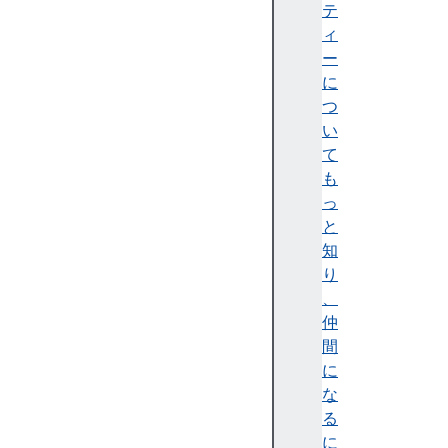
a
テ
b
ィ
e
ー
l
に
an
つ
ch
い
or
て
El
も
em
っ
en
と
t
知
り
、
a
仲
t
間
t
に
r
な
i
る
b
に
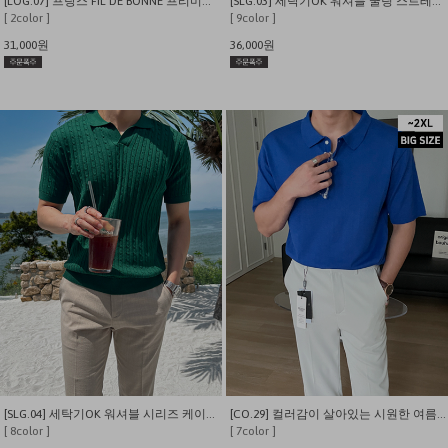
[LOG.07] 프랑스 FIL DE BONNE 프리미엄 워셔블 스트라이프 카라니트
[SLG.03] 세탁기OK 워셔블 쿨링 스트레치 반집업 하찌 카라 반팔니트
[ 2color ]
[ 9color ]
31,000원
36,000원
[SLG.04] 세탁기OK 워셔블 시리즈 케이블 패턴 쿨링 오픈카라 니트
[CO.29] 컬러감이 살아있는 시원한 여름 카라 반팔 니트티
[ 8color ]
[ 7color ]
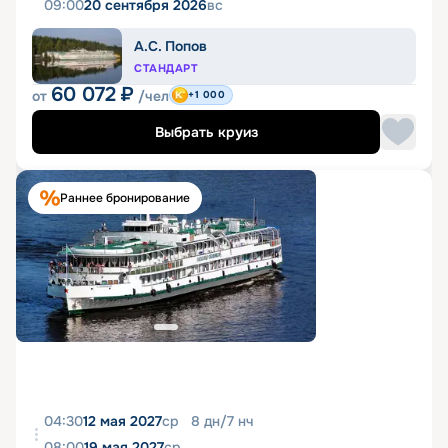
09:00
20 сентября 2026
вс
А.С. Попов
СТАНДАРТ
60 072
₽
от
/чел
+1 000
Выбрать круиз
Раннее бронирование
04:30
12 мая 2027
ср
8
дн
/
7
нч
08:00
19 мая 2027
ср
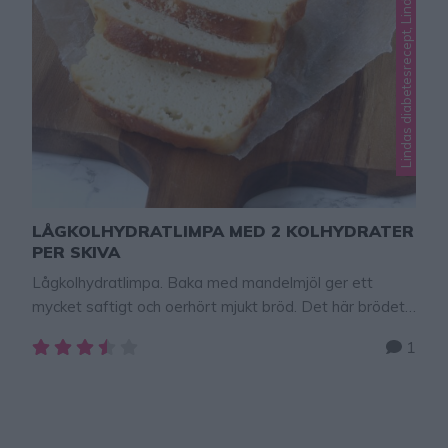
LÅGKOLHYDRATLIMPA MED 2 KOLHYDRATER
PER SKIVA
Lågkolhydratlimpa. Baka med mandelmjöl ger ett
mycket saftigt och oerhört mjukt bröd. Det här brödet
är väldigt bra för den som vill äta lite kolhydrater. Varje
1
skiva innehåller endast 2 kolhydrater. En dröm för
diabetiker som letar efter ett bröd med få kolhydrater.
Brödet är allra godast att äta med ett pålägg man
gillar. Bikarbonat …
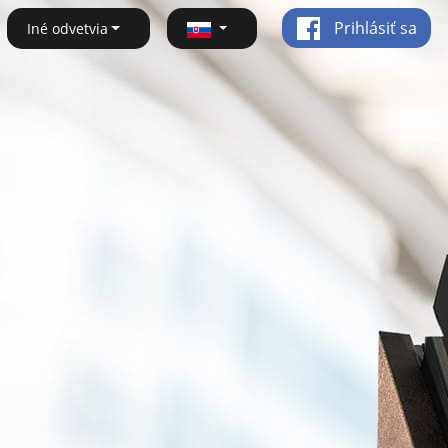
Prihlásiť sa
Iné odvetvia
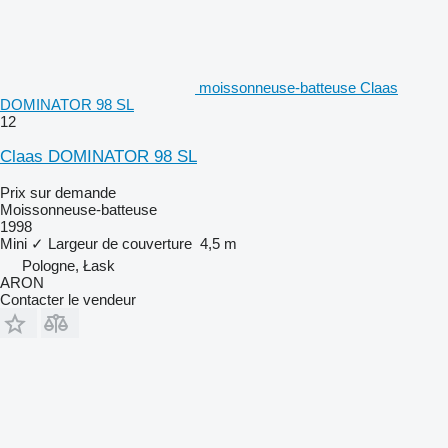
moissonneuse-batteuse Claas
DOMINATOR 98 SL
12
Claas DOMINATOR 98 SL
Prix sur demande
Moissonneuse-batteuse
1998
Mini
✓
Largeur de couverture
4,5 m
Pologne, Łask
ARON
Contacter le vendeur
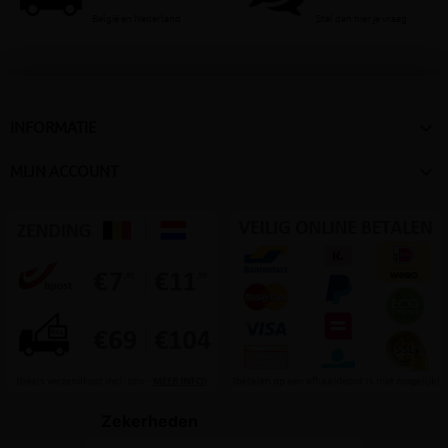
België en Nederland
Stel dan hier je vraag

INFORMATIE

MIJN ACCOUNT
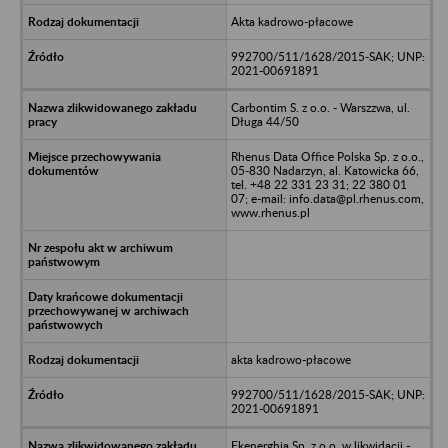
Akta kadrowo-płacowe
992700/511/1628/2015-SAK; UNP:
2021-00691891
Carbontim S. z o.o. - Warszzwa, ul.
Długa 44/50
Rhenus Data Office Polska Sp. z o.o.,
05-830 Nadarzyn, al. Katowicka 66,
tel. +48 22 331 23 31; 22 380 01
07; e-mail: info.data@pl.rhenus.com,
www.rhenus.pl
akta kadrowo-płacowe
992700/511/1628/2015-SAK; UNP:
2021-00691891
Ekenerghia Sp. z o.o. w likwidacji -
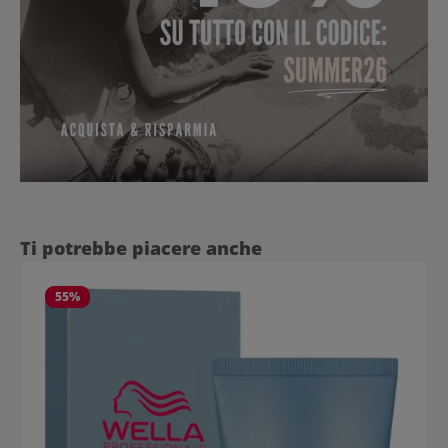
Salta la galleria dei prodotti
Ti potrebbe piacere anche
55
%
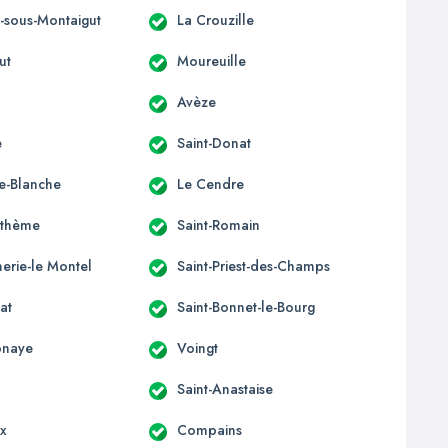
s-sous-Montaigut
La Crouzille
ut
Moureuille
Avèze
e
Saint-Donat
e-Blanche
Le Cendre
nthème
Saint-Romain
erie-le Montel
Saint-Priest-des-Champs
at
Saint-Bonnet-le-Bourg
onaye
Voingt
Saint-Anastaise
ix
Compains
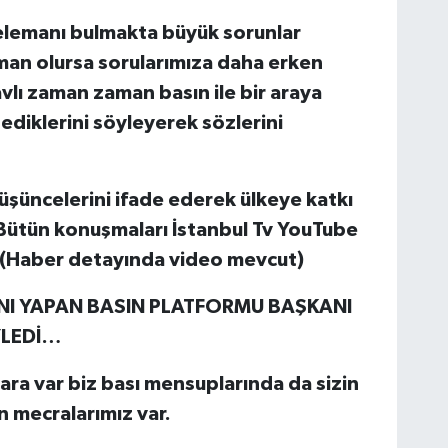
elemanı bulmakta büyük sorunlar
man olursa sorularımıza daha erken
vlı zaman zaman basın ile bir araya
tediklerini söyleyerek sözlerini
düşüncelerini ifade ederek ülkeye katkı
Bütün konuşmaları İstanbul Tv YouTube
 (Haber detayında video mevcut)
NI YAPAN BASIN PLATFORMU BAŞKANI
YLEDİ…
para var biz bası mensuplarında da sizin
ın mecralarımız var.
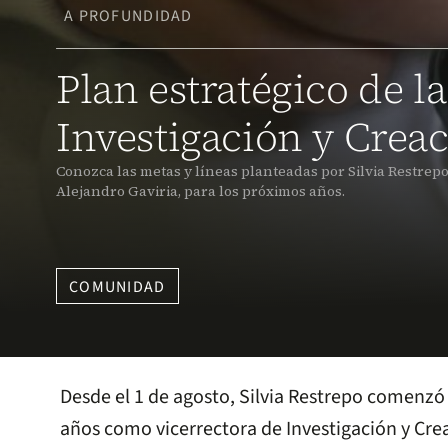
A PROFUNDIDAD
Plan estratégico de l
Investigación y Crea
Conozca las metas y líneas planteadas por Silvia Restrepo,
Alejandro Gaviria, para los próximos años.
COMUNIDAD
Desde el 1 de agosto, Silvia Restrepo comenzó
años como vicerrectora de Investigación y Cre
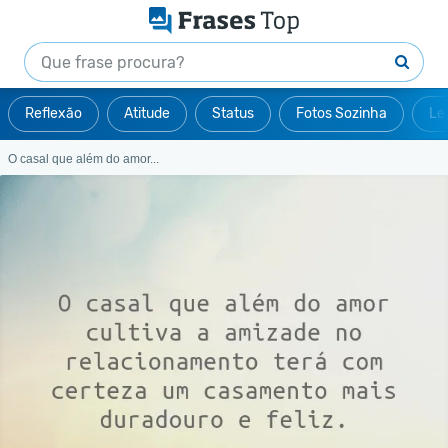
Reflexão
Atitude
Status
Fotos Sozinha
Le
O casal que além do amor...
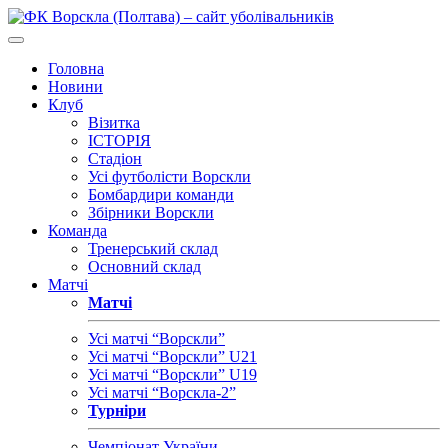
Головна
Новини
Клуб
Візитка
ІСТОРІЯ
Стадіон
Усі футболісти Ворскли
Бомбардири команди
Збірники Ворскли
Команда
Тренерський склад
Основний склад
Матчі
Матчі
Усі матчі “Ворскли”
Усі матчі “Ворскли” U21
Усі матчі “Ворскли” U19
Усі матчі “Ворскла-2”
Турніри
Чемпіонат України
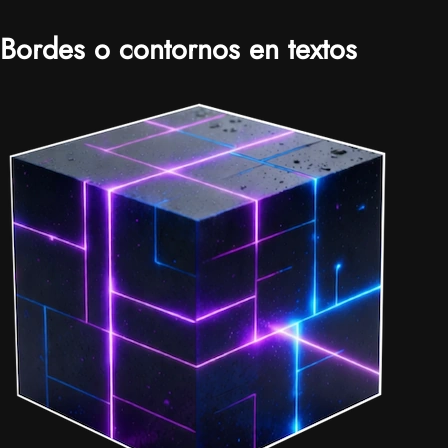
Bordes o contornos en textos
|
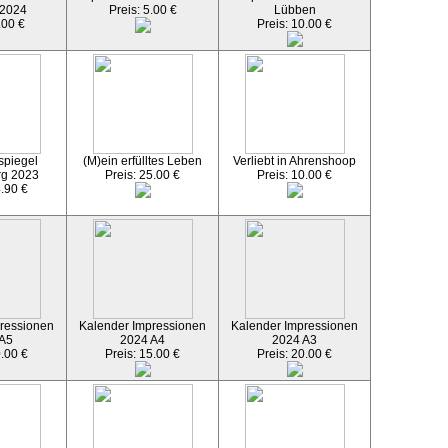
 2024
Preis: 5.00 €
Lübben
.00 €
Preis: 10.00 €
spiegel
(M)ein erfülltes Leben
Verliebt in Ahrenshoop
rg 2023
Preis: 25.00 €
Preis: 10.00 €
4.90 €
ressionen
Kalender Impressionen
Kalender Impressionen
 A5
2024 A4
2024 A3
0.00 €
Preis: 15.00 €
Preis: 20.00 €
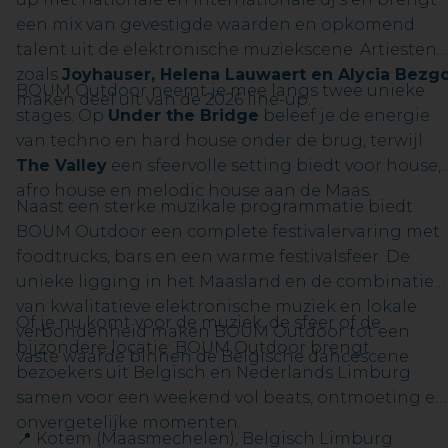
een mix van gevestigde waarden en opkomend
talent uit de elektronische muziekscene. Artiesten
zoals
Joyhauser, Helena Lauwaert en Alycia Bezg
BOUM Outdoor neemt je mee langs twee unieke
maken deel uit van de 2026 line-up.
stages. Op
Under the Bridge
beleef je de energie
van techno en hard house onder de brug, terwijl
The Valley
een sfeervolle setting biedt voor house,
afro house en melodic house aan de Maas.
Naast een sterke muzikale programmatie biedt
BOUM Outdoor een complete festivalervaring met
foodtrucks, bars en een warme festivalsfeer. De
unieke ligging in het Maasland en de combinatie
van kwalitatieve elektronische muziek en lokale
Of je nu komt voor de muziek, de sfeer of de
verbondenheid maken BOUM Outdoor tot een
bijzondere locatie: BOUM Outdoor brengt
vaste waarde binnen de Belgische dancescene.
bezoekers uit Belgisch en Nederlands Limburg
samen voor een weekend vol beats, ontmoeting en
onvergetelijke momenten.
📍 Kotem (Maasmechelen), Belgisch Limburg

_ _ _ _

Starting from the data above, filter for lines with "para" and copy each one.

para var biz bası mensuplarında da sizin
Alejandro Gaviria, para los próximos años.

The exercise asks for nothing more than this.